Réaction chimique forte en CO2
Mais la magie du béton souffre d’un versant moins féerique. «La réaction chimique pour produire le clinker, principal élément du ciment, émet du CO2. Elle est responsable de 7 à 8% des gaz à effets de serre globaux. A cela s’ajoute la production de l’acier d’armature, qui contribue aussi à la production de CO2. Si c’était un Etat, la production mondiale de béton serait le troisième pays le plus émetteur dans le monde, avant l’Union européenne», poursuit Julien Pathé.
Ce constat posé, que faire? «Utiliser ce matériau aujourd’hui en Suisse est une sorte de réflexe dans le milieu de la construction. Nous souhaitons au travers de l’association reposer la question de cette automaticité», expliquent Stéphane Emery et Julien Pathé. «Il ne s’agit pas de stopper le béton, mais plutôt de l’utiliser lorsqu’on n’a pas le choix: dans les parties enterrées, les fondations d’un bâtiment, les tunnels. Pour les parties émergées, nous avons toujours ce réflexe de faire de grands murs en béton. Ne devrait-on pas chercher des alternatives comme le bois, ou des matériaux moins gourmands en CO2? Il n’y a pas de solution idéale, il faut être plus modéré, et dépasser le stade expérimental des alternatives.»
Et d’illustrer: «Des projets sortent de terre aujourd’hui alors qu’ils ont été lancés il y a dix ans, avec parfois un décalage sur les questions environnementales. On peut se demander comment des quartiers d’affaires, comme à Zurich ou à Lancy-Pont-Rouge à Genève, avec des tours bétonnées sans que cela soit nécessaire, voient encore le jour. Ce décalage est aussi présent chez les maîtres d’ouvrage public, comme l’illustre Plateforme 10. La question de la production de CO2 du béton n’est pas une priorité.»

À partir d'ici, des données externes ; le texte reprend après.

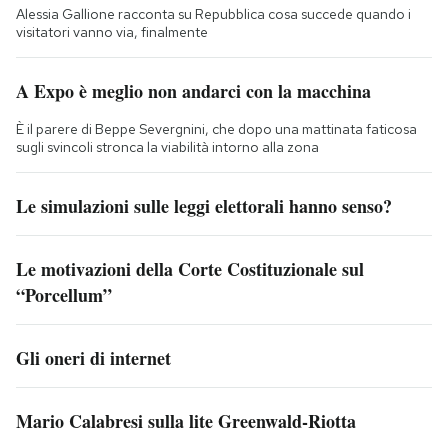
Alessia Gallione racconta su Repubblica cosa succede quando i
visitatori vanno via, finalmente
A Expo è meglio non andarci con la macchina
È il parere di Beppe Severgnini, che dopo una mattinata faticosa
sugli svincoli stronca la viabilità intorno alla zona
Le simulazioni sulle leggi elettorali hanno senso?
Le motivazioni della Corte Costituzionale sul
“Porcellum”
Gli oneri di internet
Mario Calabresi sulla lite Greenwald-Riotta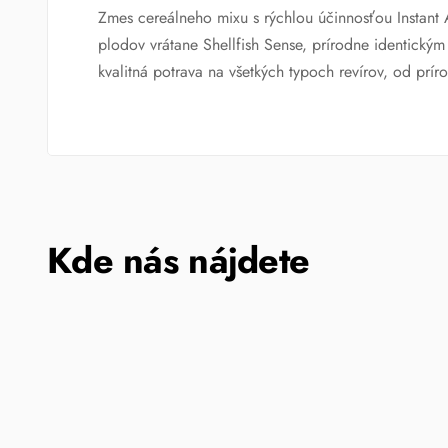
Zmes cereálneho mixu s rýchlou účinnosťou Instant 
plodov vrátane Shellfish Sense, prírodne identickým
kvalitná potrava na všetkých typoch revírov, od prí
Kde nás nájdete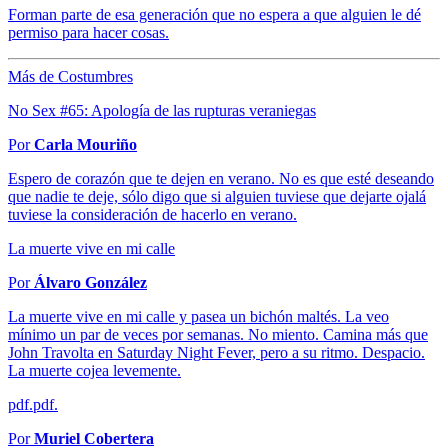
Forman parte de esa generación que no espera a que alguien le dé
permiso para hacer cosas.
Más de Costumbres
No Sex #65: Apología de las rupturas veraniegas
Por
Carla Mouriño
Espero de corazón que te dejen en verano. No es que esté deseando
que nadie te deje, sólo digo que si alguien tuviese que dejarte ojalá
tuviese la consideración de hacerlo en verano.
La muerte vive en mi calle
Por
Álvaro González
La muerte vive en mi calle y pasea un bichón maltés. La veo
mínimo un par de veces por semanas. No miento. Camina más que
John Travolta en Saturday Night Fever, pero a su ritmo. Despacio.
La muerte cojea levemente.
pdf.pdf.
Por
Muriel Cobertera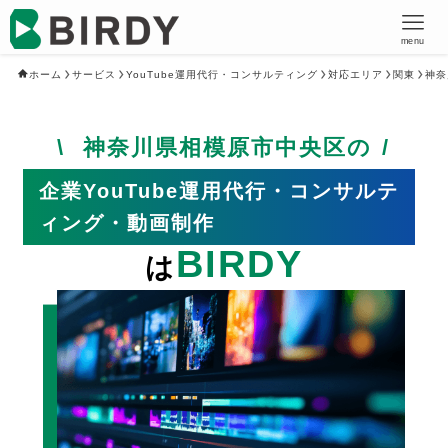
menu
ホーム
サービス
YouTube運用代行・コンサルティング
対応エリア
関東
神奈
神奈川県相模原市中央区の
企業YouTube運用代行・コンサルテ
ィング・動画制作
BIRDY
は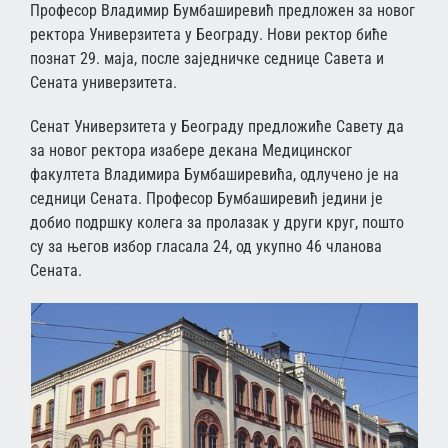
Професор Владимир Бумбаширевић предложен за новог
ректора Универзитета у Београду. Нови ректор биће
познат 29. маја, после заједничке седнице Савета и
Сената универзитета.
Сенат Универзитета у Београду предложиће Савету да
за новог ректора изабере декана Медицинског
факултета Владимира Бумбаширевића, одлучено је на
седници Сената. Професор Бумбаширевић једини је
добио подршку колега за пролазак у други круг, пошто
су за његов избор гласала 24, од укупно 46 чланова
Сената.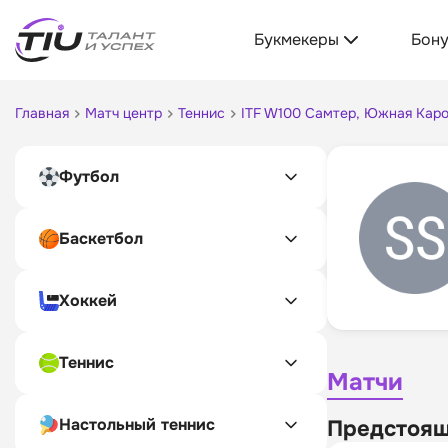
Букмекеры
Бон
Главная
Матч центр
Теннис
ITF W100 Самтер, Южная Кар
Футбол
Баскетбол
Хоккей
Теннис
Матчи
Настольный теннис
Предстоящ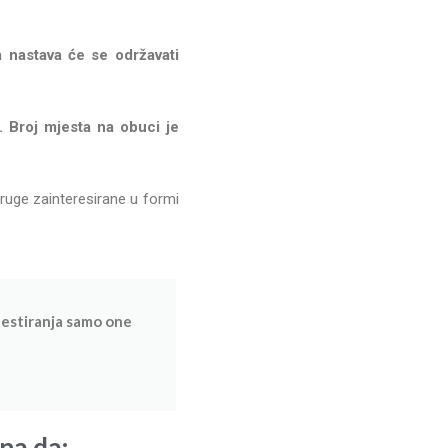
 nastava će se održavati
a. Broj mjesta na obuci je
druge zainteresirane u formi
testiranja samo one
na da: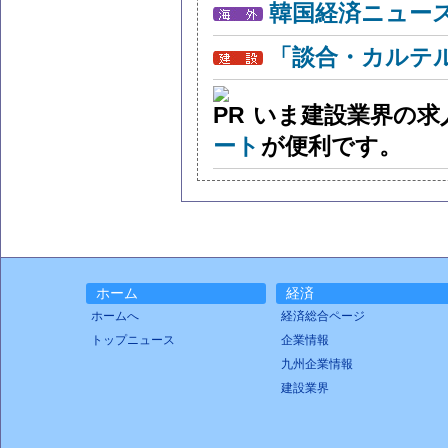
韓国経済ニュー
「談合・カルテ
いま建設業界の求
ート
が便利です。
ホーム
経済
ホームへ
経済総合ページ
トップニュース
企業情報
九州企業情報
建設業界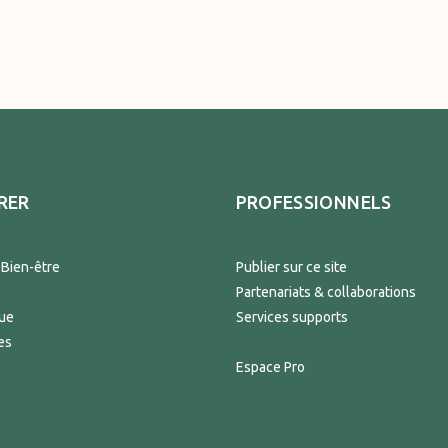
RER
PROFESSIONNELS
 Bien-être
Publier sur ce site
Partenariats & collaborations
que
Services supports
es
Espace Pro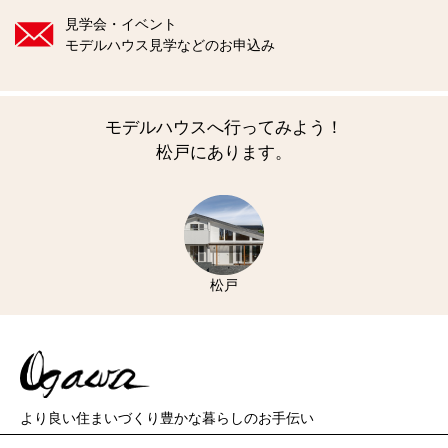
見学会・イベント
モデルハウス見学などのお申込み
モデルハウスへ行ってみよう！
松戸にあります。
松戸
より良い住まいづくり
豊かな暮らしのお手伝い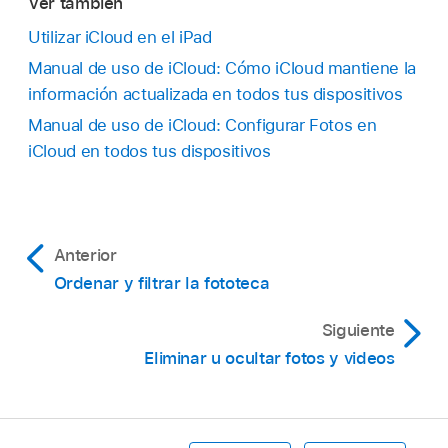
Ver también
Utilizar iCloud en el iPad
Manual de uso de iCloud: Cómo iCloud mantiene la
información actualizada en todos tus dispositivos
Manual de uso de iCloud: Configurar Fotos en
iCloud en todos tus dispositivos
Anterior
Ordenar y filtrar la fototeca
Siguiente
Eliminar u ocultar fotos y videos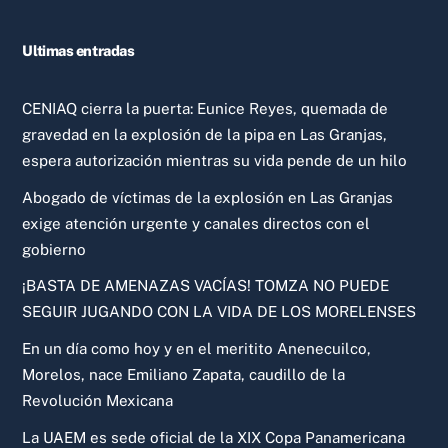
Ultimas entradas
CENIAQ cierra la puerta: Eunice Reyes, quemada de
gravedad en la explosión de la pipa en Las Granjas,
espera autorización mientras su vida pende de un hilo
Abogado de víctimas de la explosión en Las Granjas
exige atención urgente y canales directos con el
gobierno
¡BASTA DE AMENAZAS VACÍAS! TOMZA NO PUEDE
SEGUIR JUGANDO CON LA VIDA DE LOS MORELENSES
En un día como hoy y en el meritito Anenecuilco,
Morelos, nace Emiliano Zapata, caudillo de la
Revolución Mexicana
La UAEM es sede oficial de la XIX Copa Panamericana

Des structures plus fines pour moins gaspiller
Le béton continue de couler à flots. Alors des chercheurs tentent de trouver de nouvelles façons de le rendre plus durable. C’est le cas du projet de recherche dont s’occupent plusieurs architectes et ingénieurs à l’EPFL, dont Patricia Guaita. Elle participe à un atelier transdisciplinaire avec ses étudiants: construire des habitats modulables en béton-textile. Ce béton ne possède pas d’élément métallique comme armature mais une fibre carbone, plus légère et moins productrice de CO2.
Il s’agit de réduire l’impact des émissions carbone en gaspillant moins: fabriquer des murs et des dalles moins épais. Des échanges avec l’Université fédérale de Bahia au Brésil doivent permettre aux habitants des favelas brésiliennes d’auto-construire des pavillons «avec un système modulaire d’éléments en béton textile facile à transporter ou à produire sur place». «Pour changer les habitudes de construction en Suisse, il faut emmener les étudiants voir ce qui se fait ailleurs. Ici nous sommes dépendants d’une culture du béton ancrée», explique Patricia Guaita.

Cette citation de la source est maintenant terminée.